*** Opening of Data excerpts ***
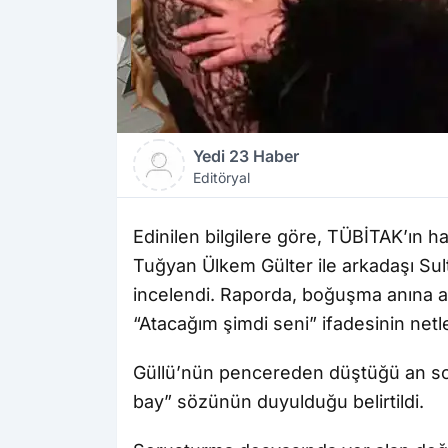
Yedi 23 Haber
Editöryal
Edinilen bilgilere göre, TÜBİTAK’ın h
Tuğyan Ülkem Gülter ile arkadaşı Sult
incelendi. Raporda, boğuşma anına ai
“Atacağım şimdi seni” ifadesinin netleş
Güllü’nün pencereden düştüğü an sonr
bay” sözünün duyulduğu belirtildi.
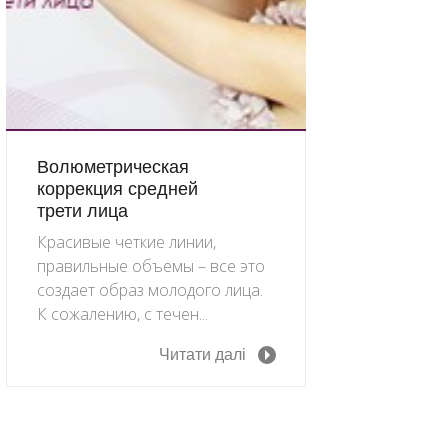
Волюметрическая
коррекция средней
трети лица
Красивые четкие линии,
правильные объемы – все это
создает образ молодого лица.
К сожалению, с течен...
Читати далі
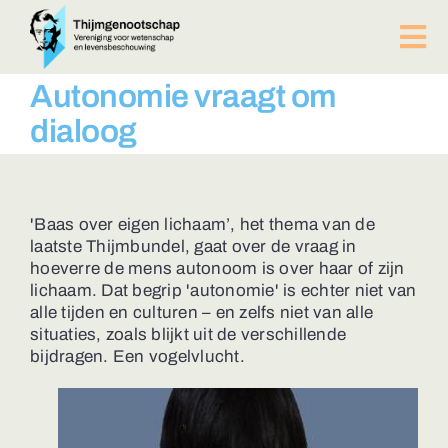
Ga
naar
Tog
inhoud
Nav
PUBLICATIES
Autonomie vraagt om
BIJEENKOMSTEN
dialoog
ACTUEEL
Over ons
Afdelingen
'Baas over eigen lichaam’, het thema van de
laatste Thijmbundel, gaat over de vraag in
Lid worden?
hoeverre de mens autonoom is over haar of zijn
Contact
lichaam. Dat begrip 'autonomie' is echter niet van
alle tijden en culturen – en zelfs niet van alle
ZOEKEN
situaties, zoals blijkt uit de verschillende
NAAR:
bijdragen. Een vogelvlucht.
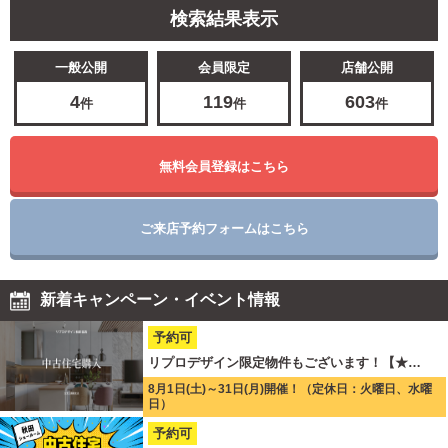
検索結果表示
一般公開
会員限定
店舗公開
4
119
603
件
件
件
無料会員登録はこちら
ご来店予約フォームはこちら
新着キャンペーン・イベント情報
予約可
リプロデザイン限定物件もございます！【★…
8月1日(土)～31日(月)開催！（定休日：火曜日、水曜
日）
予約可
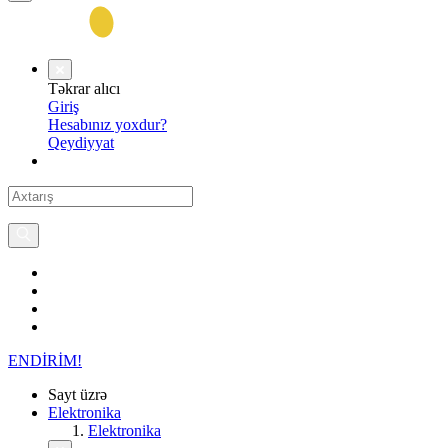
Təkrar alıcı
Giriş
Hesabınız yoxdur?
Qeydiyyat
ENDİRİM!
Sayt üzrə
Elektronika
Elektronika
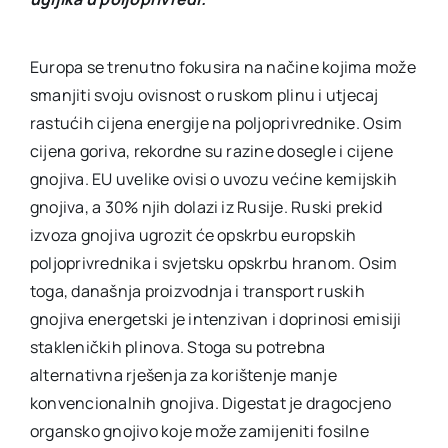
Europa se trenutno fokusira na načine kojima može
smanjiti svoju ovisnost o ruskom plinu i utjecaj
rastućih cijena energije na poljoprivrednike. Osim
cijena goriva, rekordne su razine dosegle i cijene
gnojiva. EU uvelike ovisi o uvozu većine kemijskih
gnojiva, a 30% njih dolazi iz Rusije. Ruski prekid
izvoza gnojiva ugrozit će opskrbu europskih
poljoprivrednika i svjetsku opskrbu hranom. Osim
toga, današnja proizvodnja i transport ruskih
gnojiva energetski je intenzivan i doprinosi emisiji
stakleničkih plinova. Stoga su potrebna
alternativna rješenja za korištenje manje
konvencionalnih gnojiva. Digestat je dragocjeno
organsko gnojivo koje može zamijeniti fosilne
*** Close of Data excerpts ***
**Exercise instructions**
Pictures stay out; copy every entry above exactly.

**Response to this exercise**
Yedi 23 Haber
Editöryal
Edinilen bilgilere göre, TÜBİTAK’ın h
Tuğyan Ülkem Gülter ile arkadaşı Sult
incelendi. Raporda, boğuşma anına ai
“Atacağım şimdi seni” ifadesinin netleş
Güllü’nün pencereden düştüğü an sonr
bay” sözünün duyulduğu belirtildi.
Волюметрическая
коррекция средней
трети лица
Красивые четкие линии,
правильные объемы – все это
создает образ молодого лица.
К сожалению, с течен...
Читати далі
Ga
naar
Tog
inhoud
Nav
PUBLICATIES
Autonomie vraagt om
BIJEENKOMSTEN
dialoog
ACTUEEL
Over ons
Afdelingen
'Baas over eigen lichaam’, het thema van de
laatste Thijmbundel, gaat over de vraag in
Lid worden?
hoeverre de mens autonoom is over haar of zijn
Contact
lichaam. Dat begrip 'autonomie' is echter niet van
alle tijden en culturen – en zelfs niet van alle
ZOEKEN
situaties, zoals blijkt uit de verschillende
NAAR:
bijdragen. Een vogelvlucht.
検索結果表示
一般公開
会員限定
店舗公開
4
119
603
件
件
件
無料会員登録はこちら
ご来店予約フォームはこちら
新着キャンペーン・イベント情報
予約可
リプロデザイン限定物件もございます！【★…
8月1日(土)～31日(月)開催！（定休日：火曜日、水曜
日）
予約可
Təkrar alıcı
Giriş
Hesabınız yoxdur?
Qeydiyyat
ENDİRİM!
Sayt üzrə
Elektronika
Elektronika
Europa se trenutno fokusira na načine kojima može
smanjiti svoju ovisnost o ruskom plinu i utjecaj
rastućih cijena energije na poljoprivrednike. Osim
cijena goriva, rekordne su razine dosegle i cijene
gnojiva. EU uvelike ovisi o uvozu većine kemijskih
gnojiva, a 30% njih dolazi iz Rusije. Ruski prekid
izvoza gnojiva ugrozit će opskrbu europskih
poljoprivrednika i svjetsku opskrbu hranom. Osim
toga, današnja proizvodnja i transport ruskih
gnojiva energetski je intenzivan i doprinosi emisiji
stakleničkih plinova. Stoga su potrebna
alternativna rješenja za korištenje manje
konvencionalnih gnojiva. Digestat je dragocjeno
organsko gnojivo koje može zamijeniti fosilne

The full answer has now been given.